| What is being asked |
When "PARI" occurs in a line of the material, copy that line.
■ ■ ■ ■ ■ ■ ■
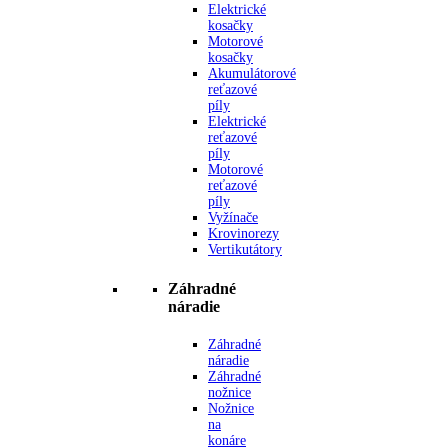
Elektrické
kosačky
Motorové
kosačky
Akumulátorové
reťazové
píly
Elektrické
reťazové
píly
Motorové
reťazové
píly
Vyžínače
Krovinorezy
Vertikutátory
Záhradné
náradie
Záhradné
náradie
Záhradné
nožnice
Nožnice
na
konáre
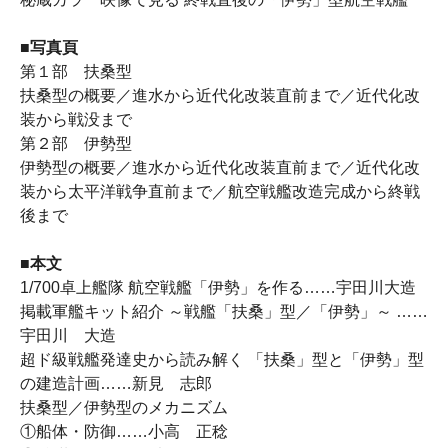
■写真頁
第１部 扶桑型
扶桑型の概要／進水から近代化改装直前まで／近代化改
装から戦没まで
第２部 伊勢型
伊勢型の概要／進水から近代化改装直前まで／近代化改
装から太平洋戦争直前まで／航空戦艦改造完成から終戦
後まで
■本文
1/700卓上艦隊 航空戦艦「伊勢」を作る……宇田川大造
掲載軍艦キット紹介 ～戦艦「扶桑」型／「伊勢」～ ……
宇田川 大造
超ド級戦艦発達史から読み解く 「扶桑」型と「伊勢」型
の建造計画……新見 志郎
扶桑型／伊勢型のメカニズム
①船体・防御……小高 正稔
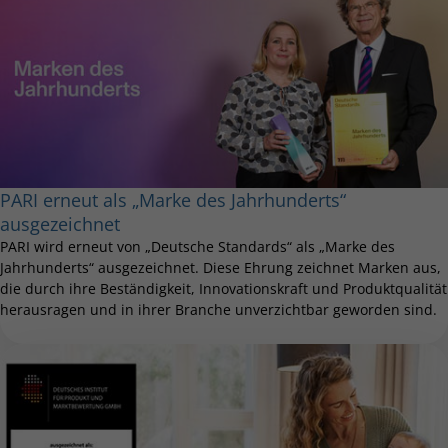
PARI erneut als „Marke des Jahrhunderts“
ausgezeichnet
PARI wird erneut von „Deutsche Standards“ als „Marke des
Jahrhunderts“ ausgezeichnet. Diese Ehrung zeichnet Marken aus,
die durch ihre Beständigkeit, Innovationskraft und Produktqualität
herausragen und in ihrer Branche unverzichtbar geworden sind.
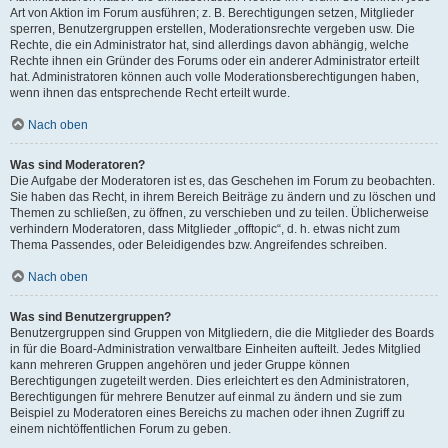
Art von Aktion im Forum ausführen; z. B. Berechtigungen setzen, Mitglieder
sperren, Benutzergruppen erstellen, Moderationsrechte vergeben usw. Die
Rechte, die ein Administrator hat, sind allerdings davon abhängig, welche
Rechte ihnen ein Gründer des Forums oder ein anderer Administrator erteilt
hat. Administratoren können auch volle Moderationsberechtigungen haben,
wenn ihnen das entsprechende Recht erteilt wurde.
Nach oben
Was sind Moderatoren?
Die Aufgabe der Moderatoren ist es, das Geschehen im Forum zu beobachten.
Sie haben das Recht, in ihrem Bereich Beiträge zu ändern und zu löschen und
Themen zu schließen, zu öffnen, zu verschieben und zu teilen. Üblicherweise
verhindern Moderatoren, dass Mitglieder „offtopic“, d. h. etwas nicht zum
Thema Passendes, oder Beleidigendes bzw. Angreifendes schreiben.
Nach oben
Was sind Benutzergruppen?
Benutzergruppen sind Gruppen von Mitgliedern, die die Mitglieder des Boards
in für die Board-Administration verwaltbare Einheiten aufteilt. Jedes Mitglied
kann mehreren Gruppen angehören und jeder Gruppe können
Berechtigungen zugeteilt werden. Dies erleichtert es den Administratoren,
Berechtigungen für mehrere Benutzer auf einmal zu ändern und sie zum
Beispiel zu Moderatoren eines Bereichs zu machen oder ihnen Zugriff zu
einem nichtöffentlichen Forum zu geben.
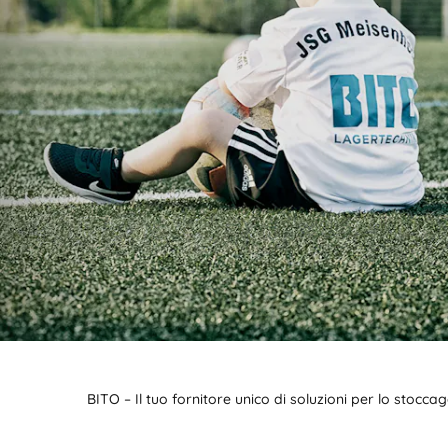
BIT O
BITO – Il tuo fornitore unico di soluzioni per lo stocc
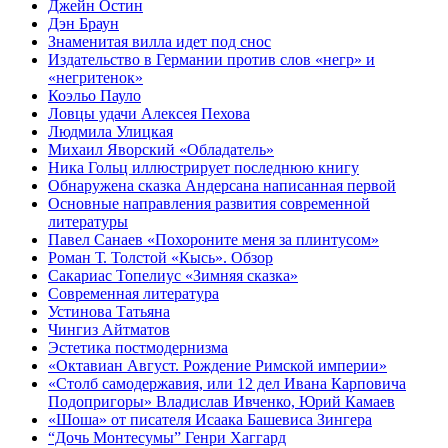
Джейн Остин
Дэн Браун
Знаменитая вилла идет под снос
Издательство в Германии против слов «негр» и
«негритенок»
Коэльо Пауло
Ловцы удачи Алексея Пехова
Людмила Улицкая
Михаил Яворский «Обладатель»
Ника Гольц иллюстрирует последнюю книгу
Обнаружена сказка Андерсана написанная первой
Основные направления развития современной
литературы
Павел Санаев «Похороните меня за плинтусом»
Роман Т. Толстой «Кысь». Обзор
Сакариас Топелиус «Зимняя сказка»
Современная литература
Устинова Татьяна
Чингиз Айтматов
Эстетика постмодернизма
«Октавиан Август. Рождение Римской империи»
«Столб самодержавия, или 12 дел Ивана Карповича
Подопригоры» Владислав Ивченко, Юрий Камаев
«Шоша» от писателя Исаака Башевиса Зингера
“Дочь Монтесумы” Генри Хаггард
■ ■ ■ ■ ■ ■ ■
| Problem solution |
PARI erneut als „Marke des Jahrhunderts“
PARI wird erneut von „Deutsche Standards“ als „Marke des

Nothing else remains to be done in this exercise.